Oh, it’s amazing, yes! But here we get into the ritualistic side of it, and also I found out by talking to him, for example, what would prevent him from coming into the Royal Opera – I would always demand he would put on some smart clothes. I was shocked by this. He wants to hear the music but feels there is something alienating and hostile about the audience, and you know, he feels he can’t really wear normal clothes. And that’s something we have to fight. It really was shocking for me to hear that.

I find the correlation between dressing up and elitism bizarre; I dress up because I enjoy it, but I haven’t done it every single time I’ve attended an event.

I dress up as well – because I’m Russian, we tend to dress up, it’s normal to go out of the house to the bakery dressed up, so it’s a different attitude. There’s a big long explanation for it, I am sure – Russia never had a hippie culture, for example – so the idea of casual clothing is, for us, still a bit alien. For my son, who is 18 right now, he doesn’t want to make that effort, and also I think, if I meet someone who knows me and say, “This is my son” – he hates that, so that’s another reason he won’t hear a Wagner opera. But I said to him, “You can wear what you like and be completely separate from me” – and that was the pact.

So did he go?

He‘s seen the whole Ring cycle, and he knows it’s amazing – he could feel the fire in Walküre because he was in the 2nd row! He said, “I could feel the heat… !” Really, he loved it.

If you can get young audiences exposed like that even once, they’ll get it.

Some of them will come back, I think… some. But we need this kind of thing, of just going at all; we used to have this sort of cultural exposure in Soviet Russia. We used to have concerts for children, and for teenagers, and you had to go to them with your school – you had to go to a symphony concert, it was not a choice. And for 80% it meant nothing, but there would be that 20% who’d get completely hooked.

So your series feels like the next logical step for people who are curious, young or not…

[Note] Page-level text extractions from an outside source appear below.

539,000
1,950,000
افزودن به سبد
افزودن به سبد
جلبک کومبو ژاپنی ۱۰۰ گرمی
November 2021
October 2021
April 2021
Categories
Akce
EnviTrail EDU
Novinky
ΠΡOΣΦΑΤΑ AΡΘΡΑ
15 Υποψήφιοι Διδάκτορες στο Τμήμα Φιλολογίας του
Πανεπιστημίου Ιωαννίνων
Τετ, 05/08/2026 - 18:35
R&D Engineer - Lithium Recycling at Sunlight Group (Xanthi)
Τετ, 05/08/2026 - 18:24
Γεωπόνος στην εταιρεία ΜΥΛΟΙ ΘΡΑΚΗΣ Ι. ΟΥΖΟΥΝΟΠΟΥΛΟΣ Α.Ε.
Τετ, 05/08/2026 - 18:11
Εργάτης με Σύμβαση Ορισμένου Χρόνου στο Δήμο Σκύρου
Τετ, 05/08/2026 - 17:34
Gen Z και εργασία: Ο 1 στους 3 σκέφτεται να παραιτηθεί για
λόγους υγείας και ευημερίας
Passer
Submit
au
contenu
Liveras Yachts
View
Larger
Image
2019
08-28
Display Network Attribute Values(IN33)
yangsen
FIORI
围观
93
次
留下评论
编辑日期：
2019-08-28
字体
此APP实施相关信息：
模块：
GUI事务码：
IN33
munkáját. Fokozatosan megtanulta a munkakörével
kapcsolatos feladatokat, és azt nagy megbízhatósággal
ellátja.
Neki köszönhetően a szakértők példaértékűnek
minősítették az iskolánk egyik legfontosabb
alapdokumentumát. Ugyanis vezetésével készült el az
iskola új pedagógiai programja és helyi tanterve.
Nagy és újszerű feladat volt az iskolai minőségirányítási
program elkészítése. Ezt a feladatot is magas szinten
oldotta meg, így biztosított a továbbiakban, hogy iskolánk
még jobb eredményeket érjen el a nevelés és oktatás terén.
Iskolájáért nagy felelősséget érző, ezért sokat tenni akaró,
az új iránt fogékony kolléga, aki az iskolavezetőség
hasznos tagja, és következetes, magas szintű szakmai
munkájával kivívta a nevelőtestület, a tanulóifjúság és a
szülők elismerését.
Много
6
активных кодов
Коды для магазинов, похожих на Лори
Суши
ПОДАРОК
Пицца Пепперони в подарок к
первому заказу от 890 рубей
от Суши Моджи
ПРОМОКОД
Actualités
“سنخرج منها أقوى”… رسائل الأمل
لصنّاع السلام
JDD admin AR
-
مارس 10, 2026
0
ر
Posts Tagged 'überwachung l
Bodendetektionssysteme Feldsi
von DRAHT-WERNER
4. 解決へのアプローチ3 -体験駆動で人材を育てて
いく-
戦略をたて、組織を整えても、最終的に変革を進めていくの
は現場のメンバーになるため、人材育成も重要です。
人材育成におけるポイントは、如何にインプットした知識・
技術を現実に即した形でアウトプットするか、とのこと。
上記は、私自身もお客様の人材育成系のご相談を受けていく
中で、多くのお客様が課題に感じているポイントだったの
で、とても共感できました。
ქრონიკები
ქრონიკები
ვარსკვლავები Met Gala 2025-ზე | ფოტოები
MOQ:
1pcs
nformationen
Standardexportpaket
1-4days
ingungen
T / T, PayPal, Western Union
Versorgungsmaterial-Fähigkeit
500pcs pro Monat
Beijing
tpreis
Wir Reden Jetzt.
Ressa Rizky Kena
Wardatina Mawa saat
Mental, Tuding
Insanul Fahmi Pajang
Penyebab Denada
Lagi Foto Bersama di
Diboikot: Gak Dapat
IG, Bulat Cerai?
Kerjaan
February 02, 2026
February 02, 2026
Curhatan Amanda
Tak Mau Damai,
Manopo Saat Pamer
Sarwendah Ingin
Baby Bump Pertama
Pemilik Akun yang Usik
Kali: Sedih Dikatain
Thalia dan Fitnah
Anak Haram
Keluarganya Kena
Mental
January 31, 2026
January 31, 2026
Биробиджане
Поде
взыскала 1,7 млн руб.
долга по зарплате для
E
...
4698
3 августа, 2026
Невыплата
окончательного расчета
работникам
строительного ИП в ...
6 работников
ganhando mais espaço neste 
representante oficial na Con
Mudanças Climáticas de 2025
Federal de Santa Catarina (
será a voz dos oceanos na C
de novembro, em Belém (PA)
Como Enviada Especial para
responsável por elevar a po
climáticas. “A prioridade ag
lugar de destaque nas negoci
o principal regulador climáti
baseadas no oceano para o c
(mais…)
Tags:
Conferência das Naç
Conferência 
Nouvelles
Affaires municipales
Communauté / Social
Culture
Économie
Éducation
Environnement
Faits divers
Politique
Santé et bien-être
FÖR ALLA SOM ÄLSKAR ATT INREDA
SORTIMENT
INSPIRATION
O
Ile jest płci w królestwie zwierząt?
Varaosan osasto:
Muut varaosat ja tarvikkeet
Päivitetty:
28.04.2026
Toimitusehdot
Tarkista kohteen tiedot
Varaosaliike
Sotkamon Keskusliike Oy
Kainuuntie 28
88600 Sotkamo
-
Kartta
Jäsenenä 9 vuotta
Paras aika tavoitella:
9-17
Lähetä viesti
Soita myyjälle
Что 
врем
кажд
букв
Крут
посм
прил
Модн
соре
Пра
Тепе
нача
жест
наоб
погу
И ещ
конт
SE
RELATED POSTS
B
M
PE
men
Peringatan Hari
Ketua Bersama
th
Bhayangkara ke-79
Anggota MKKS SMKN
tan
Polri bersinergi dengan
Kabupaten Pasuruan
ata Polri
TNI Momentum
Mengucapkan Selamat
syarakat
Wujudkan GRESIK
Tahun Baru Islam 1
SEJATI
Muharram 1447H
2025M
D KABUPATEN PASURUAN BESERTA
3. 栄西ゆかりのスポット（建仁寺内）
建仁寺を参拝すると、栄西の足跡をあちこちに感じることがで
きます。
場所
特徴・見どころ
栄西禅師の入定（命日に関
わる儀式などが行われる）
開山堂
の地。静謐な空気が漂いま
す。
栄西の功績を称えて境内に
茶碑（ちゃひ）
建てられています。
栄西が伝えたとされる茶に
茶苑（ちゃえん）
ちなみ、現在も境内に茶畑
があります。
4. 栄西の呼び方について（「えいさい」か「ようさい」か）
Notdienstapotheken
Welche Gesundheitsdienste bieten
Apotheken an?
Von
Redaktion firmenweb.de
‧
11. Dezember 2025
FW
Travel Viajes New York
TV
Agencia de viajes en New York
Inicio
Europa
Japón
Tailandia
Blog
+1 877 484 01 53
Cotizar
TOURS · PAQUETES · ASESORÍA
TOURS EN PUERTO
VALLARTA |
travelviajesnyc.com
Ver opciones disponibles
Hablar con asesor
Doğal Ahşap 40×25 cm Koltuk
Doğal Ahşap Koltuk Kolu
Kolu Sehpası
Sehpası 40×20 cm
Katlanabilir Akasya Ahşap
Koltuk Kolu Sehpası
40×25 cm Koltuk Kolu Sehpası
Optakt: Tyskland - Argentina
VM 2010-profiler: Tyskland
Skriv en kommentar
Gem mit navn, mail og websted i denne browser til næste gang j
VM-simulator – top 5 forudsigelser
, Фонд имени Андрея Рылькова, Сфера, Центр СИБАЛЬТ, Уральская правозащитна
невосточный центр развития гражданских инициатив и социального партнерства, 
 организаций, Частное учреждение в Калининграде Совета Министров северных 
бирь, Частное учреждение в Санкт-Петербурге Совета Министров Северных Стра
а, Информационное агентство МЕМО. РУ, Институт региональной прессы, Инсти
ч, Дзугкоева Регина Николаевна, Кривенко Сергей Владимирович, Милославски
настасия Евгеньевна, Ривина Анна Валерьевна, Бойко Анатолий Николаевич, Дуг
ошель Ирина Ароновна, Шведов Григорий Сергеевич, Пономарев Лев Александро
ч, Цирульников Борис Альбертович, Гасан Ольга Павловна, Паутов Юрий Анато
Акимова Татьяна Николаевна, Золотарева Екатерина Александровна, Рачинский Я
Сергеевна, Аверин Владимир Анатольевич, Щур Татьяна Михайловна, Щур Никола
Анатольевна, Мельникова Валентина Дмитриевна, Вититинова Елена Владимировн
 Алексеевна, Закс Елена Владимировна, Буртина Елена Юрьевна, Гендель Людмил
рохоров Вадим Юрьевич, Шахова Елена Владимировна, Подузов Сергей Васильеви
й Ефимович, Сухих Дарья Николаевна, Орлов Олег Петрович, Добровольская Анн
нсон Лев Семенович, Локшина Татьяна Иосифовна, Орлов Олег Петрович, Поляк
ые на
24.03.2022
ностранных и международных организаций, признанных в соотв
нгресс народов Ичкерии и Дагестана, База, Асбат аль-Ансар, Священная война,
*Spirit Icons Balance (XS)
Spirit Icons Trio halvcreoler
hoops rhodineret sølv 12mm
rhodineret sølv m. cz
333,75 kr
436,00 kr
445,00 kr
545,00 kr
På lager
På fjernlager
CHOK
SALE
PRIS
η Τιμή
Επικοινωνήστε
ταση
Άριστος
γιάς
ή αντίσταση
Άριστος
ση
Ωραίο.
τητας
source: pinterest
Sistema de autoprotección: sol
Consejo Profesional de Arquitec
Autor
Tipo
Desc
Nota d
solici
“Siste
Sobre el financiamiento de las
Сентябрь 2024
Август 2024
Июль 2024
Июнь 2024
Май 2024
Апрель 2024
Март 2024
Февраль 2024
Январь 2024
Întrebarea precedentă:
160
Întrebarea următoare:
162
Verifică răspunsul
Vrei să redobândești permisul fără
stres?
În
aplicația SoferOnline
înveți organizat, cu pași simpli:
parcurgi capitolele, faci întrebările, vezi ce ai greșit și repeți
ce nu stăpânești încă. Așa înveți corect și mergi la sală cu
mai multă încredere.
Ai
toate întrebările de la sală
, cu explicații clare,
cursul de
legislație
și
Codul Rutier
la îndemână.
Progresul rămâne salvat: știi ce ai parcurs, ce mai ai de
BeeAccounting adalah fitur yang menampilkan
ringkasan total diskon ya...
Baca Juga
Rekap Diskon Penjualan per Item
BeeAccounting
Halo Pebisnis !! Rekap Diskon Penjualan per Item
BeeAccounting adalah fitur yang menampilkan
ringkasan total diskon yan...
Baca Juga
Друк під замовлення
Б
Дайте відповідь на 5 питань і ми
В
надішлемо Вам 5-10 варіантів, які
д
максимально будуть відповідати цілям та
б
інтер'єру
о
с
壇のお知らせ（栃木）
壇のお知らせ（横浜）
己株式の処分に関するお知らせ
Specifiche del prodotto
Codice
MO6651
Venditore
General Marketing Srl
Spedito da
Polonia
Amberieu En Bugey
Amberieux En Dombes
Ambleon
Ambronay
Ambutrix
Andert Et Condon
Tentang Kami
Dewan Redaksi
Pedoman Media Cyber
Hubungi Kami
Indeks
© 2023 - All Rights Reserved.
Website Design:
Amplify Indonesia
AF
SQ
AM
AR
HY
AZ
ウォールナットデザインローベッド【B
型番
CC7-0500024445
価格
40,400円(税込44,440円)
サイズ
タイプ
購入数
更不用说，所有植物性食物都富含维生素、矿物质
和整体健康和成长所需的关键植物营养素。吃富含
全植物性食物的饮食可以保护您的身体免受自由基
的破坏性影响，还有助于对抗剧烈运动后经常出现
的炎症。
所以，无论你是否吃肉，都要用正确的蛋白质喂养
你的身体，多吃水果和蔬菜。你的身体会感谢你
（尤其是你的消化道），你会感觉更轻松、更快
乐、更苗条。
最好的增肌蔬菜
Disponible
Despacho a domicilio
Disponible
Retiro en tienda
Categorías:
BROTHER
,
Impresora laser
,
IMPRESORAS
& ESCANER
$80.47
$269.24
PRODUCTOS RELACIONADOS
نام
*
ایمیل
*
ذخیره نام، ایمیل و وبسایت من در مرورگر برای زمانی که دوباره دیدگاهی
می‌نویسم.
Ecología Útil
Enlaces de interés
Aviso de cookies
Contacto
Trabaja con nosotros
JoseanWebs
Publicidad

I think that’s probably why I can do this so easily with Peter – he thinks the same; he’s very open, he can talk to anyone about these things without trying to create a mystique about any of it. I mean obviously there is a sense at some point where we say, “The rest we can’t explain because it’s magic, it takes you over” – but there are lots of things you can explain in an ordinary way, with very simple language, and that’s what we try to do.